In [0]:
from pyspark.sql.functions import col, lower, trim

countries = spark.read.table("default.continents")
economies = spark.read.table("default.global_economy_indicators")

# Standardise and rename the country column in economies
economies_country = economies.select(trim(lower(col(" Country "))).alias("name")).distinct()

# Standardise the country names in countries too
countries_name = countries.select(trim(lower(col("name"))).alias("name")).distinct()

# Find mismatched country names
mismatched = economies_country.join(countries_name, on="name", how="left_anti")

display(mismatched)



name
türkiye
north macedonia
kosovo
zanzibar
st. vincent and the grenadines
state of palestine
sudan (former)
czechia
republic of moldova
ussr (former)


In [0]:
from pyspark.sql.functions import col, trim, lower

# First: trim and lowercase the actual "country" column (auto-correct spaces)
economies = economies.withColumn("country_clean", trim(lower(col(" Country "))))
countries = countries.withColumn("name_clean", trim(lower(col("name"))))

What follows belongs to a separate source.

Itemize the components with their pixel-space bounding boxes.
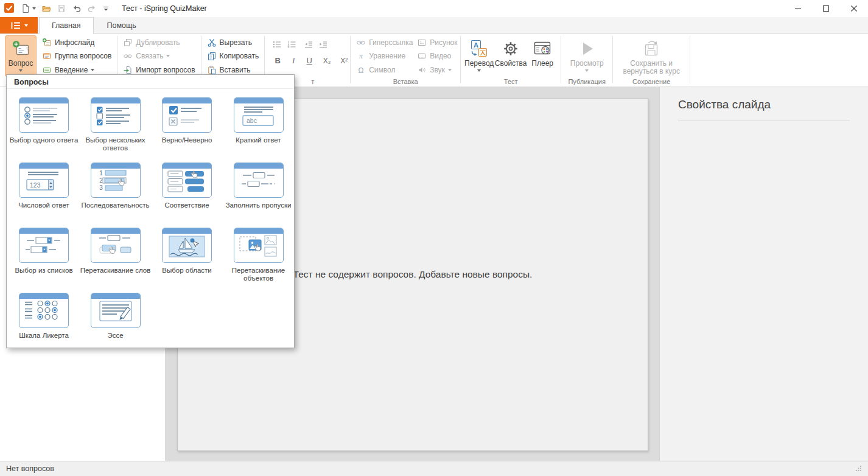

# Apply REPLACEMENTS to cleaned column
economies = economies.replace(
    {
        "türkiye": "turkey",
        "north macedonia": "macedonia",
        "state of palestine": "palestine, state of",
        "czechia": "czech republic",
        "republic of moldova": "moldova",
        "st. vincent and the grenadines": "saint vincent and the grenadines",
        "syrian arab republic": "syria",
        "lao people's dr": "laos",
        "china, macao sar": "macao",
        "u.r. of tanzania: mainland": "tanzania",
        "venezuela (bolivarian republic of)": "venezuela",
        "bolivia (plurinational state of)": "bolivia",
        "micronesia (fs of)": "micronesia (federated states of)",
        "yemen arab republic (former)": "yemen",
        "yemen democratic (former)": "yemen",
        "british virgin islands": "virgin islands (british)",
        "china, hong kong sar": "hong kong",
        "guinea-bissau": "guinea bissau",
        "ethiopia (former)": "ethiopia",
        "russian federation": "russia",
        "viet nam": "vietnam",
        "iran (islamic republic of)": "iran",
        "republic of korea": "south korea",
        "d.p.r. of korea": "north korea"
    },
    subset=["country_clean"]
)

countries = countries.replace(
    {
        "south korea": "north korea",
        "korea, republic of": "south korea"
    },
    subset=["name_clean"]
)

# Remove former/deprecated countries
remove_list = [
    "zanzibar", "south sudan", "sudan (former)", "czechoslovakia (former)",
    "yugoslavia (former)", "d.r. of the congo", "former netherlands antilles", "ussr (former)","kosovo"
]

economies = economies.filter(~col("country_clean").isin(remove_list))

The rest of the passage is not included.